P&G Massages its Beauty Business

A.G.Lafley who has returned to P&G for his second act, remarked:  “Beauty is the industry of gret promises made and never kept.:

P&G had taken a slumbering company which sold “Oil of Olay” for $3.95 and successfully modernized  it by selling the product for $18.95 to a booming reception in sales.  t.

“For the prestige shopper, it was great value, but not too cheap to be credible,” Lafley and Martin wrote in “Playing to Win,” “and for the mass shopper, it signified that the product must be considerably better than anything else on the shelf to justify such a premium.” The result: double-digit sales and profit growth every year for a decade, beginning in 2000. So it went for lots of other P&G beauty brands as the company moved upscale but not too upscale (“masstige” was the buzzword), playing on its research and marketing strengths as it poached customers from more idiosyncratic, fashion-oriented competitors.

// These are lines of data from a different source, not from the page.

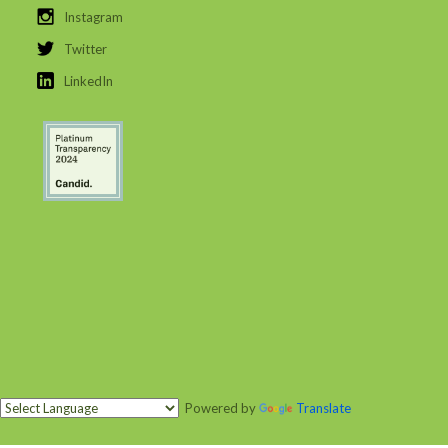
Instagram
Twitter
LinkedIn
Powered by
Translate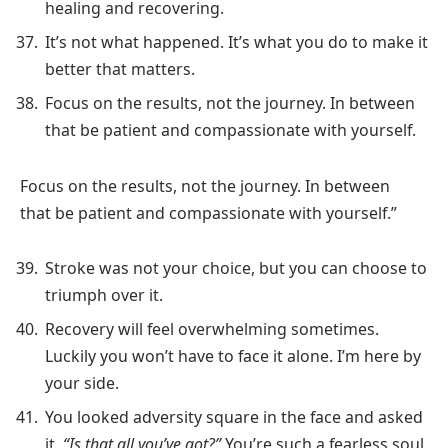
healing and recovering.
It’s not what happened. It’s what you do to make it
better that matters.
Focus on the results, not the journey. In between
that be patient and compassionate with yourself.
Focus on the results, not the journey. In between
that be patient and compassionate with yourself.”
Stroke was not your choice, but you can choose to
triumph over it.
Recovery will feel overwhelming sometimes.
Luckily you won’t have to face it alone. I’m here by
your side.
You looked adversity square in the face and asked
it,
“Is that all you’ve got?”
You’re such a fearless soul.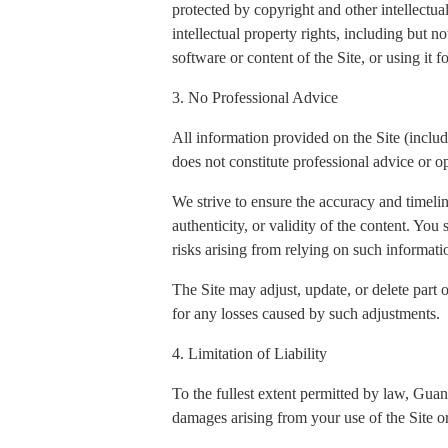
protected by copyright and other intellectua
intellectual property rights, including but n
software or content of the Site, or using it 
3. No Professional Advice
All information provided on the Site (includi
does not constitute professional advice or op
We strive to ensure the accuracy and timeli
authenticity, or validity of the content. You
risks arising from relying on such informati
The Site may adjust, update, or delete part 
for any losses caused by such adjustments.
4. Limitation of Liability
To the fullest extent permitted by law, Gua
damages arising from your use of the Site or 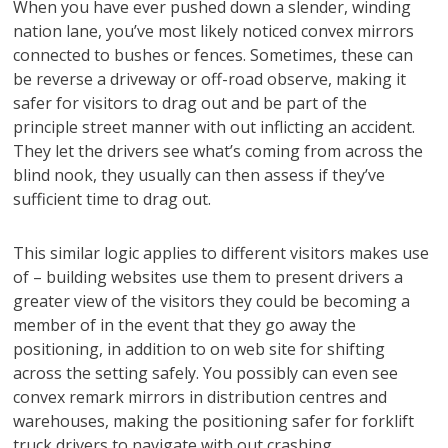
When you have ever pushed down a slender, winding
nation lane, you’ve most likely noticed convex mirrors
connected to bushes or fences. Sometimes, these can
be reverse a driveway or off-road observe, making it
safer for visitors to drag out and be part of the
principle street manner with out inflicting an accident.
They let the drivers see what’s coming from across the
blind nook, they usually can then assess if they’ve
sufficient time to drag out.
This similar logic applies to different visitors makes use
of – building websites use them to present drivers a
greater view of the visitors they could be becoming a
member of in the event that they go away the
positioning, in addition to on web site for shifting
across the setting safely. You possibly can even see
convex remark mirrors in distribution centres and
warehouses, making the positioning safer for forklift
truck drivers to navigate with out crashing.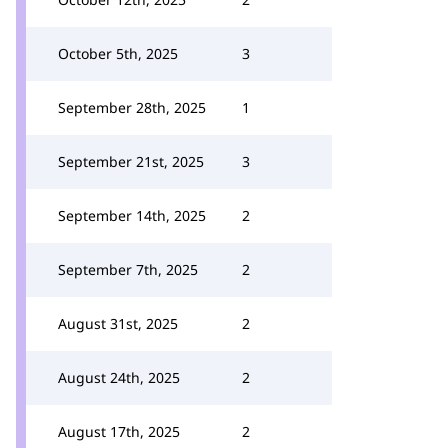
October 5th, 2025
3
September 28th, 2025
1
September 21st, 2025
3
September 14th, 2025
2
September 7th, 2025
2
August 31st, 2025
2
August 24th, 2025
2
August 17th, 2025
2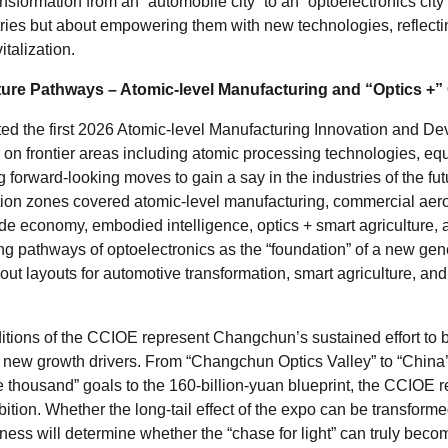
sformation from an “automobile city” to an “optoelectronics city”
tries but about empowering them with new technologies, reflecti
talization.
ture Pathways – Atomic-level Manufacturing and
“
Optics +
”
ted the first 2026 Atomic-level Manufacturing Innovation and D
 on frontier areas including atomic processing technologies, eq
ng forward-looking moves to gain a say in the industries of the fu
ion zones covered atomic-level manufacturing, commercial aer
tude economy, embodied intelligence, optics + smart agriculture, 
ing pathways of optoelectronics as the “foundation” of a new gene
out layouts for automotive transformation, smart agriculture, and
tions of the CCIOE represent Changchun’s sustained effort to b
new growth drivers. From “Changchun Optics Valley” to “China’
e thousand” goals to the 160-billion-yuan blueprint, the CCIOE re
ition. Whether the long-tail effect of the expo can be transformed
ness will determine whether the “chase for light” can truly becom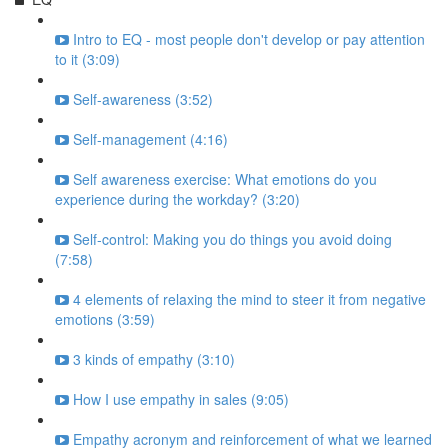
Intro to EQ - most people don't develop or pay attention
to it (3:09)
Self-awareness (3:52)
Self-management (4:16)
Self awareness exercise: What emotions do you
experience during the workday? (3:20)
Self-control: Making you do things you avoid doing
(7:58)
4 elements of relaxing the mind to steer it from negative
emotions (3:59)
3 kinds of empathy (3:10)
How I use empathy in sales (9:05)
Empathy acronym and reinforcement of what we learned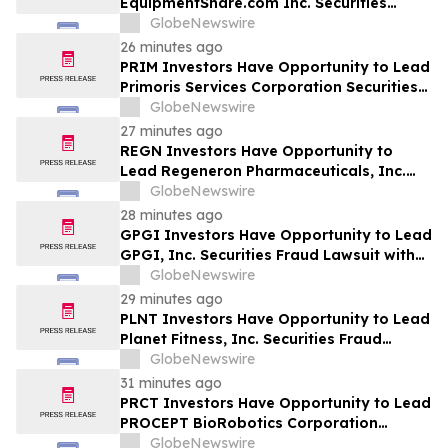
EquipmentShare.com Inc. Securities
Fraud Lawsuit with SBS Law
GlobeNewswire
26 minutes ago
PRIM Investors Have Opportunity to Lead
Primoris Services Corporation Securities
Fraud Lawsuit with SBS Law
GlobeNewswire
27 minutes ago
REGN Investors Have Opportunity to
Lead Regeneron Pharmaceuticals, Inc.
Securities Fraud Lawsuit with the Schall
GlobeNewswire
Law Firm
28 minutes ago
GPGI Investors Have Opportunity to Lead
GPGI, Inc. Securities Fraud Lawsuit with
SBS Law
GlobeNewswire
29 minutes ago
PLNT Investors Have Opportunity to Lead
Planet Fitness, Inc. Securities Fraud
Lawsuit with SBS Law
GlobeNewswire
31 minutes ago
PRCT Investors Have Opportunity to Lead
PROCEPT BioRobotics Corporation
Securities Fraud Lawsuit with SBS Law
GlobeNewswire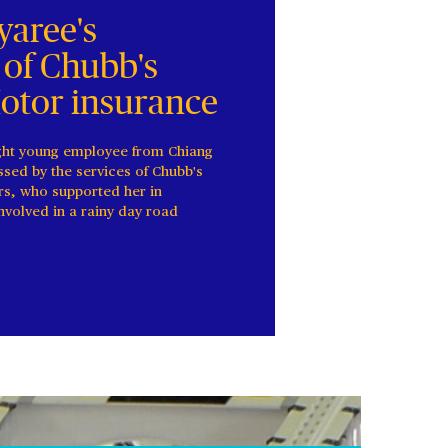
aree's
 of Chubb's
Motor insurance
ght young employee from Chiang
sed by the services of Chubb's
rs, who supported her in
involved in a rainy day road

That decade ended five years ago, though, and P&G’s beauty business — which accounts for 23 percent of sales — hasn’t gone much of anywhere since. Lafley returned to the sputtering company in 2013.

One problem was that P&G had put the beauty division in the hands of people who didn’t understand the beauty business, assuming that general management is fungible, and functional management gets developed by moving it around every two or three years.

On the other hand, Lafley said P&G’s beauty division risked becoming too much like other companies in the industry:

What are the risks for us in Beauty? We start thinking we’re a beauty company and we spend all our time at the Oscars or the Grammys or Fashion Week, which now runs for months, and we don’t stay focused on the consumer.

So what was the right approach for P&G?

We’ve just got to get back to the strategy that worked for us, which was fundamentally beauty capable where we needed to be beauty capable and playing to P&G strengths where P&G strengths make a difference for consumers and customers.

It needed to be a balancing act, then, and balancing acts are hard. Lafley isn’t giving up on it, but he is apparently looking to dramatically cut down on the number of beauty brands his company has to manage. One of the key questions in strategy, Lafley and Martin wrote in their book, is “Where will you play?” More often than not the right answer is, Not there.